Every line of the material below should be output exactly as written, with the images skipped.

## Recorded information
- - - -

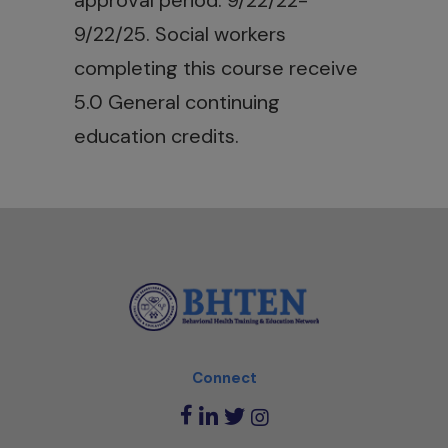
approval period: 9/22/22-
9/22/25. Social workers
completing this course receive
5.0 General continuing
education credits.
Connect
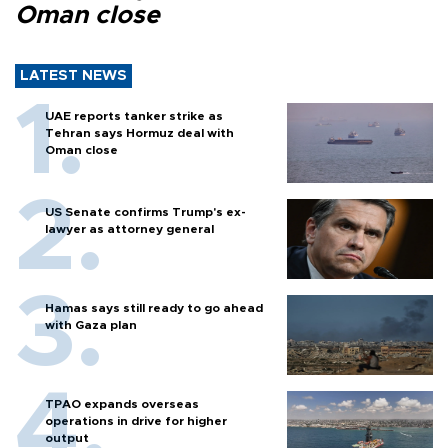
Oman close
LATEST NEWS
UAE reports tanker strike as
Tehran says Hormuz deal with
Oman close
US Senate confirms Trump's ex-
lawyer as attorney general
Hamas says still ready to go ahead
with Gaza plan
TPAO expands overseas
operations in drive for higher
output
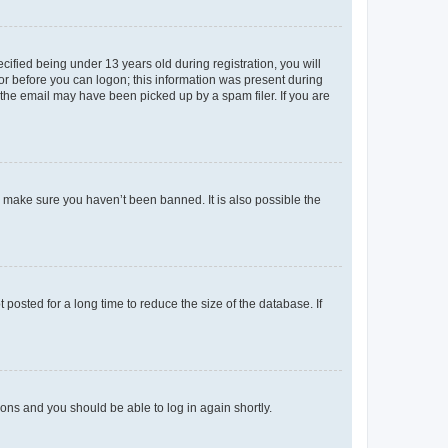
fied being under 13 years old during registration, you will
tor before you can logon; this information was present during
r the email may have been picked up by a spam filer. If you are
o make sure you haven’t been banned. It is also possible the
osted for a long time to reduce the size of the database. If
tions and you should be able to log in again shortly.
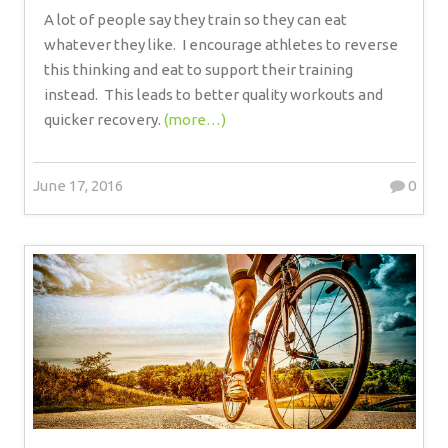
A lot of people say they train so they can eat
whatever they like.
I encourage athletes to reverse
this thinking and eat to support their training
instead.
This leads to better quality workouts and
quicker recovery.
(more…)
June 17, 2016
0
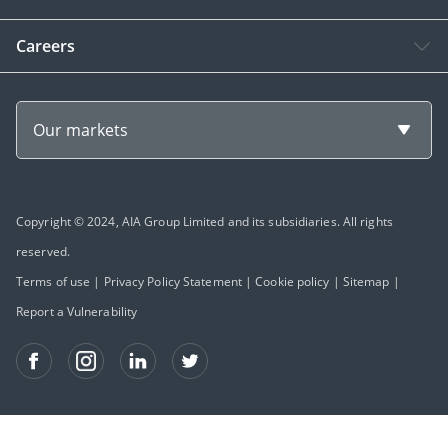
Careers
Our markets
Copyright © 2024, AIA Group Limited and its subsidiaries. All rights
reserved.
Terms of use
|
Privacy Policy Statement
|
Cookie policy
|
Sitemap
|
Report a Vulnerability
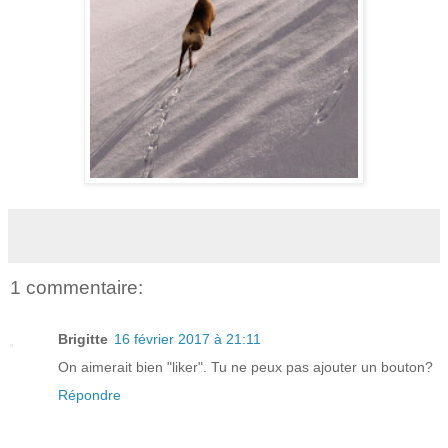
1 commentaire:
Brigitte
16 février 2017 à 21:11
On aimerait bien "liker". Tu ne peux pas ajouter un bouton?
Répondre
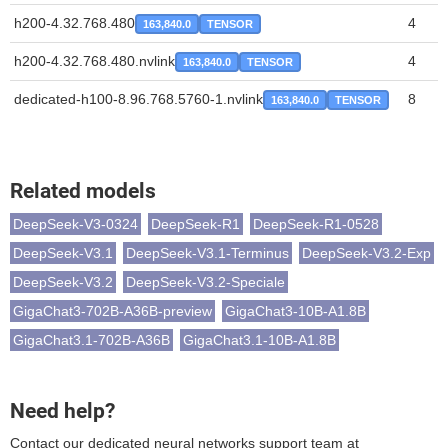
h200-4.32.768.480
4
163,840.0
TENSOR
h200-4.32.768.480.nvlink
4
163,840.0
TENSOR
dedicated-h100-8.96.768.5760-1.nvlink
8
163,840.0
TENSOR
Related models
DeepSeek-V3-0324
DeepSeek-R1
DeepSeek-R1-0528
DeepSeek-V3.1
DeepSeek-V3.1-Terminus
DeepSeek-V3.2-Exp
DeepSeek-V3.2
DeepSeek-V3.2-Speciale
GigaChat3-702B-A36B-preview
GigaChat3-10B-A1.8B
GigaChat3.1-702B-A36B
GigaChat3.1-10B-A1.8B
Need help?
Contact our dedicated neural networks support team at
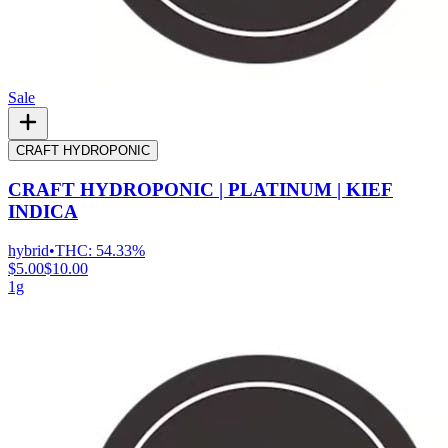
Sale
CRAFT HYDROPONIC
CRAFT HYDROPONIC | PLATINUM | KIEF
INDICA
hybrid
•
THC:
54.33%
$5.00
$10.00
1g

- - - -

## Output of the task
approval period: 9/22/22-
9/22/25. Social workers
completing this course receive
5.0 General continuing
education credits.
Connect
Oman close
LATEST NEWS
UAE reports tanker strike as
Tehran says Hormuz deal with
Oman close
US Senate confirms Trump's ex-
lawyer as attorney general
Hamas says still ready to go ahead
with Gaza plan
TPAO expands overseas
operations in drive for higher
output
fied being under 13 years old during registration, you will
tor before you can logon; this information was present during
r the email may have been picked up by a spam filer. If you are
o make sure you haven’t been banned. It is also possible the
osted for a long time to reduce the size of the database. If
tions and you should be able to log in again shortly.
A lot of people say they train so they can eat
whatever they like.
I encourage athletes to reverse
this thinking and eat to support their training
instead.
This leads to better quality workouts and
quicker recovery.
(more…)
June 17, 2016
0
Careers
Our markets
Copyright © 2024, AIA Group Limited and its subsidiaries. All rights
reserved.
Terms of use
|
Privacy Policy Statement
|
Cookie policy
|
Sitemap
|
Report a Vulnerability
1 commentaire:
Brigitte
16 février 2017 à 21:11
On aimerait bien "liker". Tu ne peux pas ajouter un bouton?
Répondre
h200-4.32.768.480
4
163,840.0
TENSOR
h200-4.32.768.480.nvlink
4
163,840.0
TENSOR
dedicated-h100-8.96.768.5760-1.nvlink
8
163,840.0
TENSOR
Related models
DeepSeek-V3-0324
DeepSeek-R1
DeepSeek-R1-0528
DeepSeek-V3.1
DeepSeek-V3.1-Terminus
DeepSeek-V3.2-Exp
DeepSeek-V3.2
DeepSeek-V3.2-Speciale
GigaChat3-702B-A36B-preview
GigaChat3-10B-A1.8B
GigaChat3.1-702B-A36B
GigaChat3.1-10B-A1.8B
Need help?
Contact our dedicated neural networks support team at
Sale
CRAFT HYDROPONIC
CRAFT HYDROPONIC | PLATINUM | KIEF
INDICA
hybrid
•
THC:
54.33%
$5.00
$10.00
1g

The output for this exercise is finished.